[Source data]
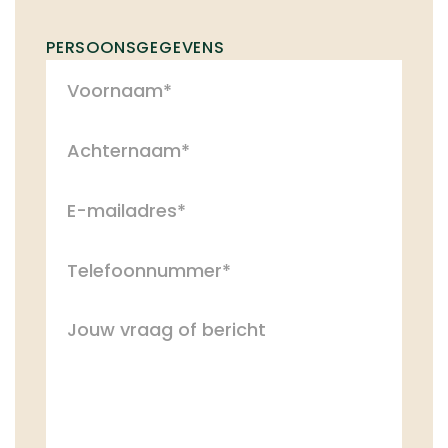
zien of er eventueel beschadigingen zijn.
PERSOONSGEGEVENS
Kortom ze zijn super goed.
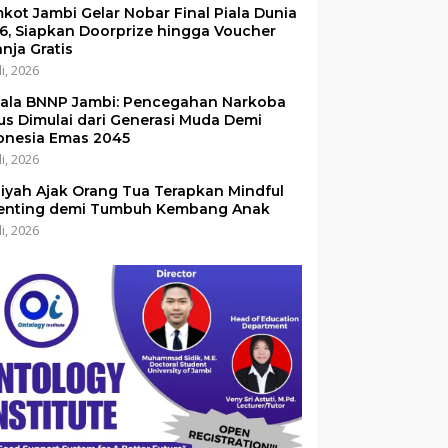
kot Jambi Gelar Nobar Final Piala Dunia
6, Siapkan Doorprize hingga Voucher
anja Gratis
li, 2026
ala BNNP Jambi: Pencegahan Narkoba
us Dimulai dari Generasi Muda Demi
onesia Emas 2045
li, 2026
iyah Ajak Orang Tua Terapkan Mindful
enting demi Tumbuh Kembang Anak
li, 2026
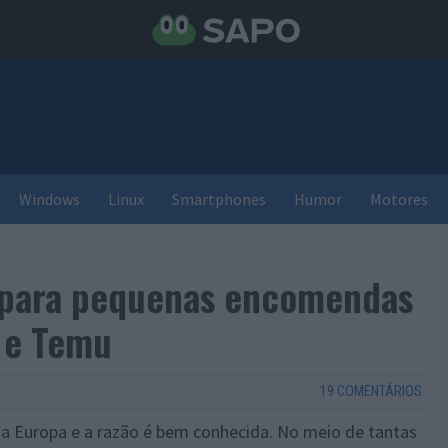
Windows
Linux
Smartphones
Humor
Motores
a para pequenas encomendas
n e Temu
19 COMENTÁRIOS
a Europa e a razão é bem conhecida. No meio de tantas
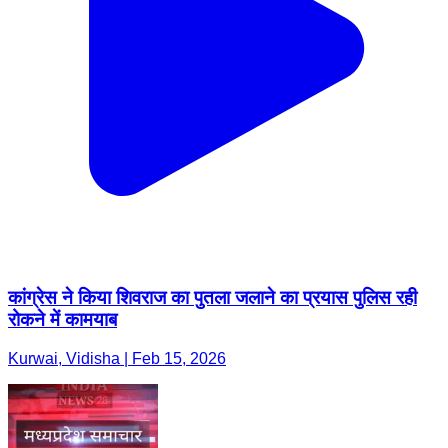
कांग्रेस ने किया शिवराज का पुतला जलाने का प्रयास पुलिस रही
रोकने में कामयाब
Kurwai, Vidisha | Feb 15, 2026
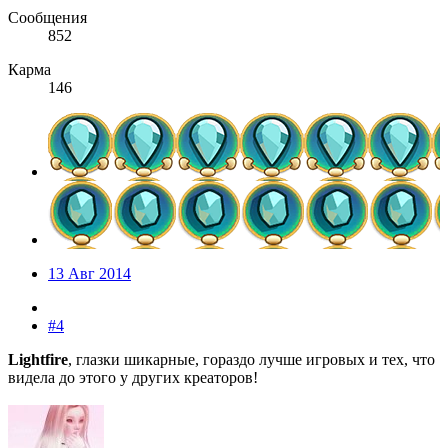
Сообщения
852
Карма
146
13 Авг 2014
#4
Lightfire
, глазки шикарные, гораздо лучше игровых и тех, что
видела до этого у других креаторов!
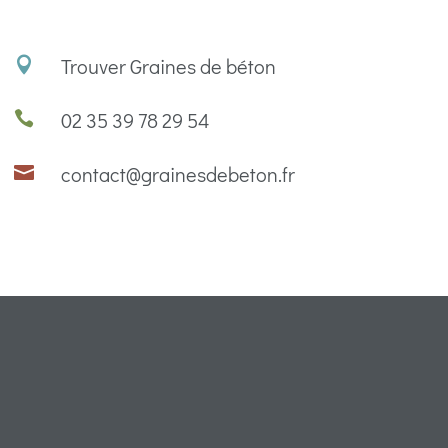
Trouver Graines de béton

02 35 39 78 29 54

contact@grainesdebeton.fr

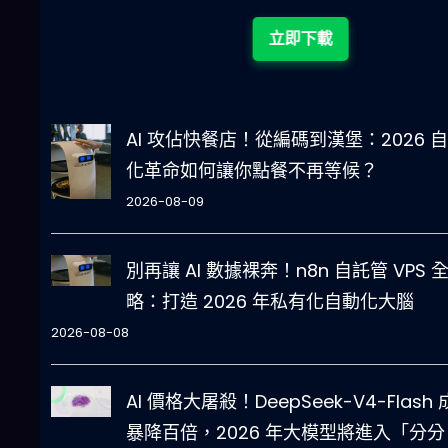
立即下載
AI 攻佔快餐店！從編碼到漢堡：2026 
化革命如何讓你點餐不再等候？
2026-08-09
別再讓 AI 數據裸奔！n8n 自託管 VPS 
略：打造 2026 年私有化自動化大腦
2026-08-08
AI 價格大屠殺！DeepSeek-V4-Flash
暴降百倍，2026 年大模型將進入「分分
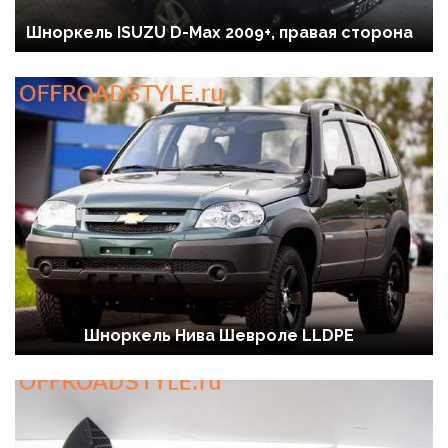
Шноркель ISUZU D-Max 2009+, правая сторона
Шноркель Нива Шевроле LLDPE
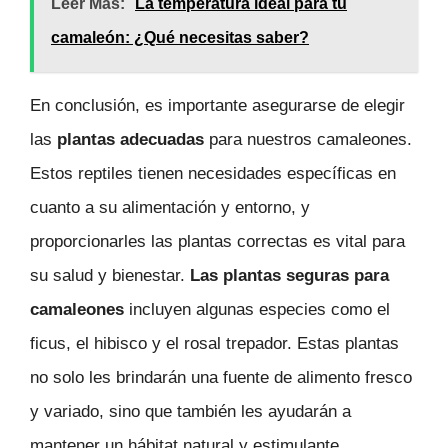
Leer Más:
La temperatura ideal para tu
camaleón: ¿Qué necesitas saber?
En conclusión, es importante asegurarse de elegir
las
plantas adecuadas
para nuestros camaleones.
Estos reptiles tienen necesidades específicas en
cuanto a su alimentación y entorno, y
proporcionarles las plantas correctas es vital para
su salud y bienestar.
Las plantas seguras para
camaleones
incluyen algunas especies como el
ficus, el hibisco y el rosal trepador. Estas plantas
no solo les brindarán una fuente de alimento fresco
y variado, sino que también les ayudarán a
mantener un hábitat natural y estimulante.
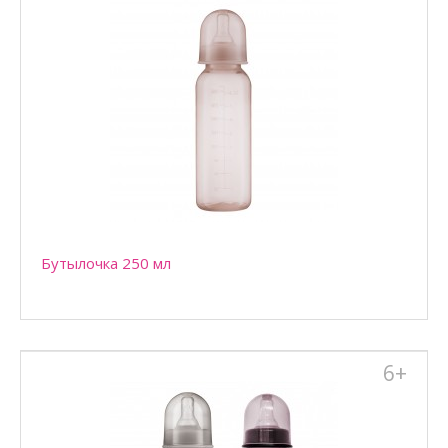
Бутылочка 250 мл
Бутылочка 250 мл для кормления детей, находящихся на
смешанном или искусственном вскармливании с 6 м..
Бутылочка 250 мл
6+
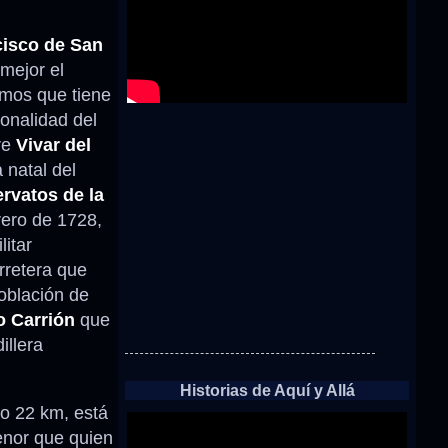
cisco de San
mejor el
amos que tiene
onalidad del
re
Vivar del
 natal del
rvatos de la
rero de 1728,
litar
rretera que
población de
o Carrión
que
illera
Historias de Aquí y Allá
lo 22 km, está
nor que quien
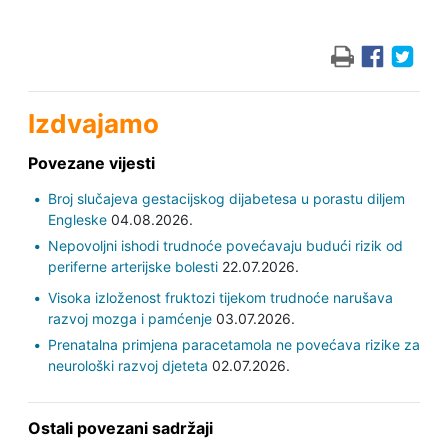
Izdvajamo
Povezane vijesti
Broj slučajeva gestacijskog dijabetesa u porastu diljem
Engleske
04.08.2026.
Nepovoljni ishodi trudnoće povećavaju budući rizik od
periferne arterijske bolesti
22.07.2026.
Visoka izloženost fruktozi tijekom trudnoće narušava
razvoj mozga i pamćenje
03.07.2026.
Prenatalna primjena paracetamola ne povećava rizike za
neurološki razvoj djeteta
02.07.2026.
Ostali povezani sadržaji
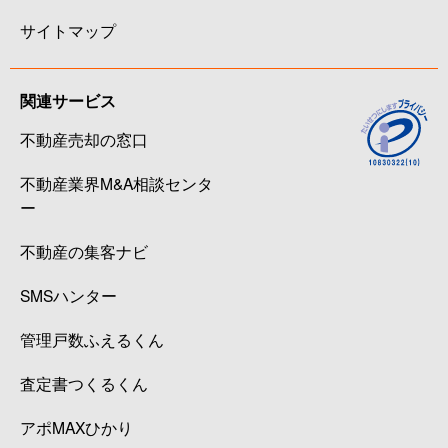
サイトマップ
関連サービス
不動産売却の窓口
不動産業界M&A相談センタ
ー
不動産の集客ナビ
SMSハンター
管理戸数ふえるくん
査定書つくるくん
アポMAXひかり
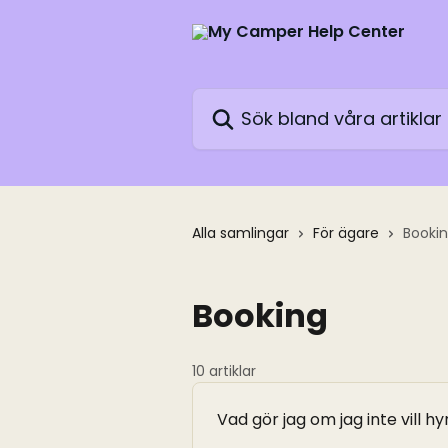
Hoppa till huvudinnehåll
Sök bland våra artiklar …
Alla samlingar
För ägare
Booki
Booking
10 artiklar
Vad gör jag om jag inte vill h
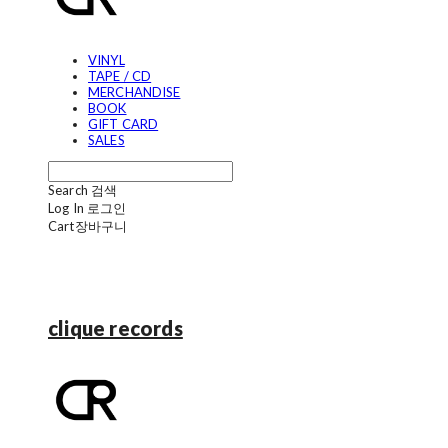
VINYL
TAPE / CD
MERCHANDISE
BOOK
GIFT CARD
SALES
Search
검색
Log In
로그인
Cart
장바구니
clique records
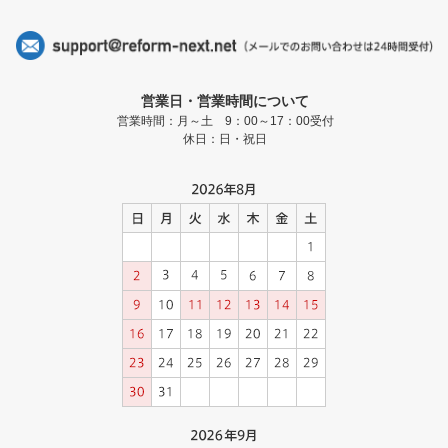
営業日・営業時間について
営業時間：月～土 9：00～17：00受付
休日：日・祝日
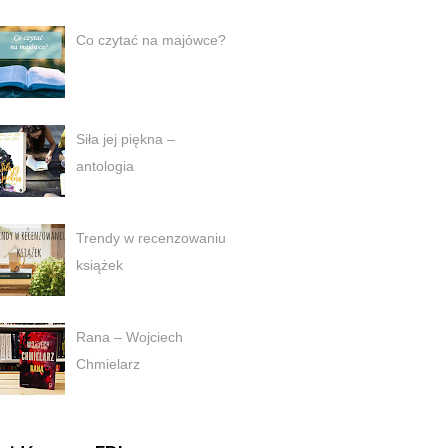
Co czytać na majówce?
Siła jej piękna –
antologia
Trendy w recenzowaniu
książek
Rana – Wojciech
Chmielarz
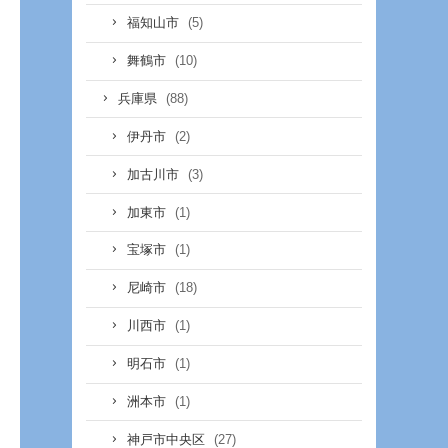
(5)
福知山市
(10)
舞鶴市
(88)
兵庫県
(2)
伊丹市
(3)
加古川市
(1)
加東市
(1)
宝塚市
(18)
尼崎市
(1)
川西市
(1)
明石市
(1)
洲本市
(27)
神戸市中央区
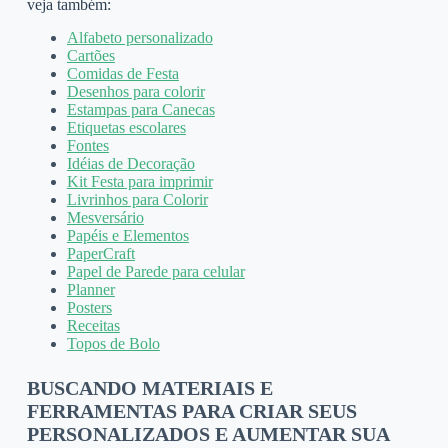
veja também:
Alfabeto personalizado
Cartões
Comidas de Festa
Desenhos para colorir
Estampas para Canecas
Etiquetas escolares
Fontes
Idéias de Decoração
Kit Festa para imprimir
Livrinhos para Colorir
Mesversário
Papéis e Elementos
PaperCraft
Papel de Parede para celular
Planner
Posters
Receitas
Topos de Bolo
BUSCANDO MATERIAIS E
FERRAMENTAS PARA CRIAR SEUS
PERSONALIZADOS E AUMENTAR SUA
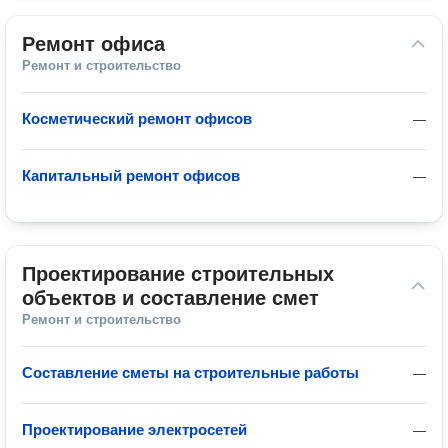
Ремонт офиса
Ремонт и строительство
Косметический ремонт офисов
—
Капитальный ремонт офисов
—
Проектирование строительных 
объектов и составление смет
Ремонт и строительство
Составление сметы на строительные работы
—
Проектирование электросетей
—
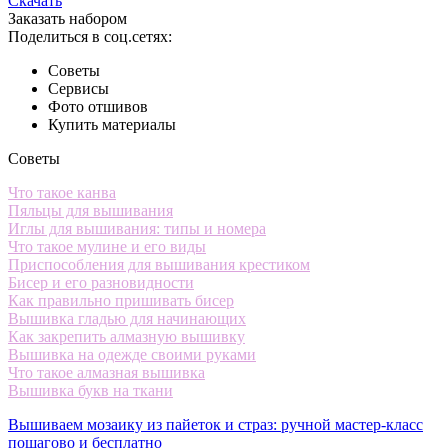
Скачать
Заказать набором
Поделиться в соц.сетях:
Советы
Сервисы
Фото отшивов
Купить материалы
Советы
Что такое канва
Пяльцы для вышивания
Иглы для вышивания: типы и номера
Что такое мулине и его виды
Приспособления для вышивания крестиком
Бисер и его разновидности
Как правильно пришивать бисер
Вышивка гладью для начинающих
Как закрепить алмазную вышивку
Вышивка на одежде своими руками
Что такое алмазная вышивка
Вышивка букв на ткани
Вышиваем мозаику из пайеток и страз: ручной мастер-класс
пошагово и бесплатно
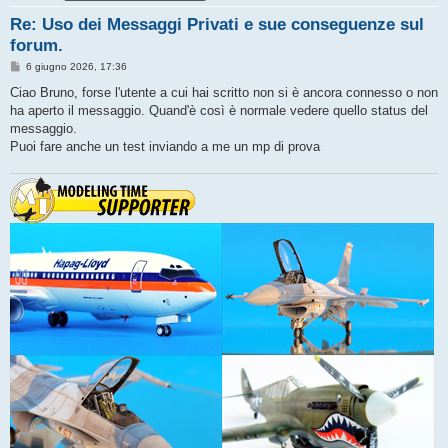
Re: Uso dei Messaggi Privati e sue conseguenze sul
forum.
M
6 giugno 2026, 17:36
e
s
Ciao Bruno, forse l'utente a cui hai scritto non si è ancora connesso o non
s
ha aperto il messaggio. Quand'è così è normale vedere quello status del
a
g
messaggio.
g
Puoi fare anche un test inviando a me un mp di prova
i
o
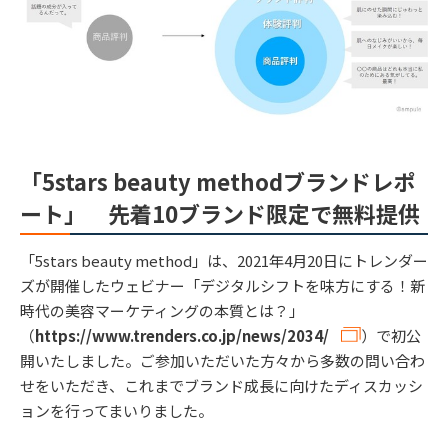
「5stars beauty methodブランドレポ
ート」 先着10ブランド限定で無料提供
「5stars beauty method」は、2021年4月20日にトレンダー
ズが開催したウェビナー「デジタルシフトを味方にする！新
時代の美容マーケティングの本質とは？」
（
https://www.trenders.co.jp/news/2034/
）で初公
開いたしました。ご参加いただいた方々から多数の問い合わ
せをいただき、これまでブランド成長に向けたディスカッシ
ョンを行ってまいりました。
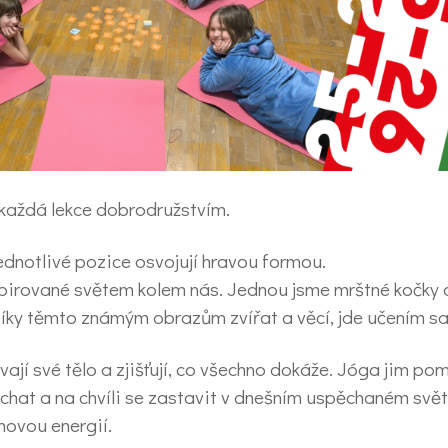
každá lekce dobrodružstvím.
ože si jednotlivé pozice osvojují hravou formou.
irované světem kolem nás. Jednou jsme mrštné kočky a h
íky těmto známým obrazům zvířat a věcí, jde učením s
ají své tělo a zjišťují, co všechno dokáže. Jóga jim po
dýchat a na chvíli se zastavit v dnešním uspěchaném sv
novou energií.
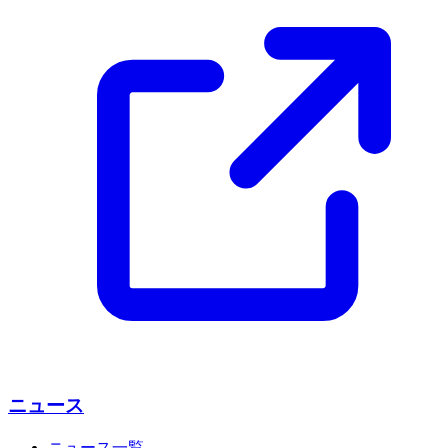
ニュース
ニュース一覧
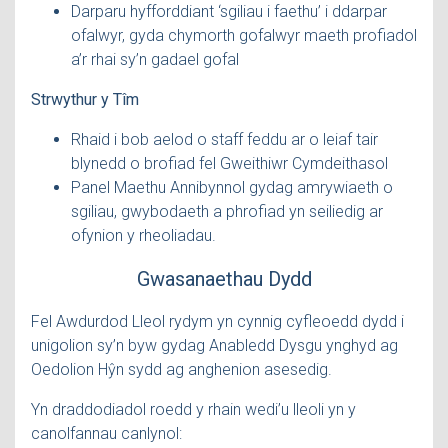
Darparu hyfforddiant ‘sgiliau i faethu’ i ddarpar
ofalwyr, gyda chymorth gofalwyr maeth profiadol
a’r rhai sy’n gadael gofal
Strwythur y Tîm
Rhaid i bob aelod o staff feddu ar o leiaf tair
blynedd o brofiad fel Gweithiwr Cymdeithasol
Panel Maethu Annibynnol gydag amrywiaeth o
sgiliau, gwybodaeth a phrofiad yn seiliedig ar
ofynion y rheoliadau.
Gwasanaethau Dydd
Fel Awdurdod Lleol rydym yn cynnig cyfleoedd dydd i
unigolion sy’n byw gydag Anabledd Dysgu ynghyd ag
Oedolion Hŷn sydd ag anghenion asesedig.
Yn draddodiadol roedd y rhain wedi’u lleoli yn y
canolfannau canlynol:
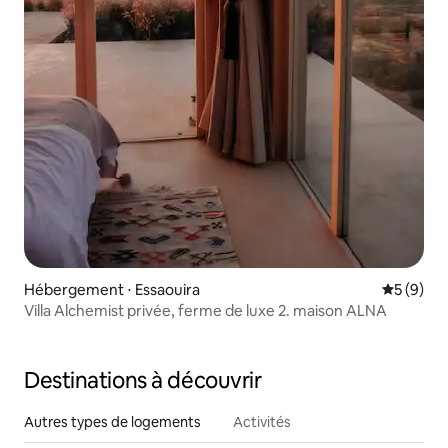
Hébergement ⋅ Essaouira
Évaluatio
5 (9)
Villa Alchemist privée, ferme de luxe 2. maison ALNA
Destinations à découvrir
Autres types de logements
Activités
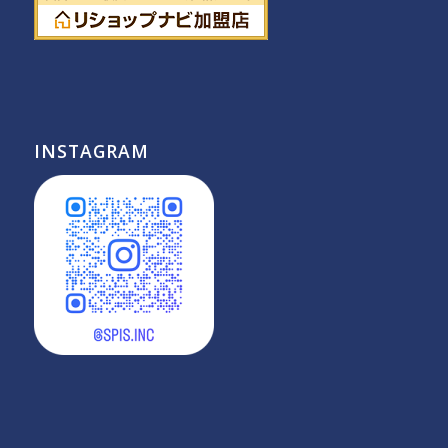
INSTAGRAM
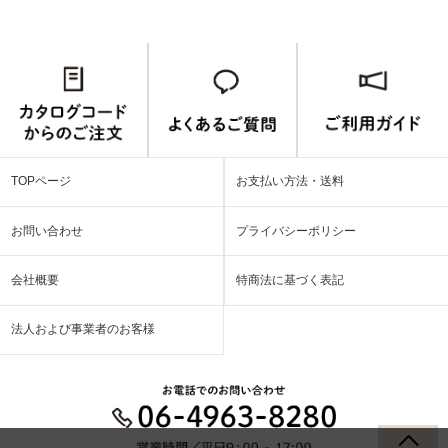
TOPページ
お支払い方法・送料
お問い合わせ
プライバシーポリシー
会社概要
特商法に基づく表記
法人および事業者のお客様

[HOW TO COMPLETE THIS TASK] Write back the stretch of lines above that begins with the line holding "Ремонт офиса" and ends with the line holding "Как закрепить алмазную вышивку", both included, exactly as written. Pictures stay out.

[TASK OUTPUT]
Ремонт офиса
Ремонт и строительство
Косметический ремонт офисов
—
Капитальный ремонт офисов
—
Проектирование строительных 
объектов и составление смет
Ремонт и строительство
Составление сметы на строительные работы
—
Проектирование электросетей
—
Скачать
Заказать набором
Поделиться в соц.сетях:
Советы
Сервисы
Фото отшивов
Купить материалы
Советы
Что такое канва
Пяльцы для вышивания
Иглы для вышивания: типы и номера
Что такое мулине и его виды
Приспособления для вышивания крестиком
Бисер и его разновидности
Как правильно пришивать бисер
Вышивка гладью для начинающих
Как закрепить алмазную вышивку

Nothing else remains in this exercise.